--- RECORDED INFORMATION ---

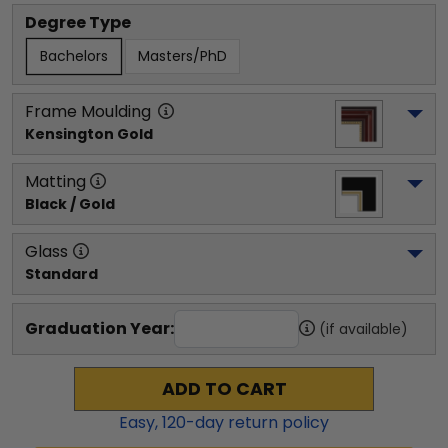
Degree Type
Bachelors
Masters/PhD
Frame Moulding
Kensington Gold
Matting
Black / Gold
Glass
Standard
Graduation Year:
(if available)
ADD TO CART
Easy,
120
-day return policy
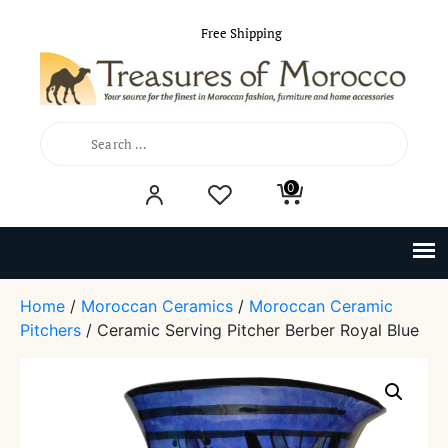
Free Shipping
Search
0
for:
Home
/
Moroccan Ceramics
/
Moroccan Ceramic
Pitchers
/ Ceramic Serving Pitcher Berber Royal Blue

---

WORK TO COMPLETE: Without the pictures, copy out each entry exactly as it stands.

EXERCISE ANSWER:
Degree Type
Bachelors
Masters/PhD
Frame Moulding
Kensington Gold
Matting
Black / Gold
Glass
Standard
Graduation Year:
(if available)
ADD TO CART
Easy,
120
-day return policy
Free Shipping
Search
0
for:
Home
/
Moroccan Ceramics
/
Moroccan Ceramic
Pitchers
/ Ceramic Serving Pitcher Berber Royal Blue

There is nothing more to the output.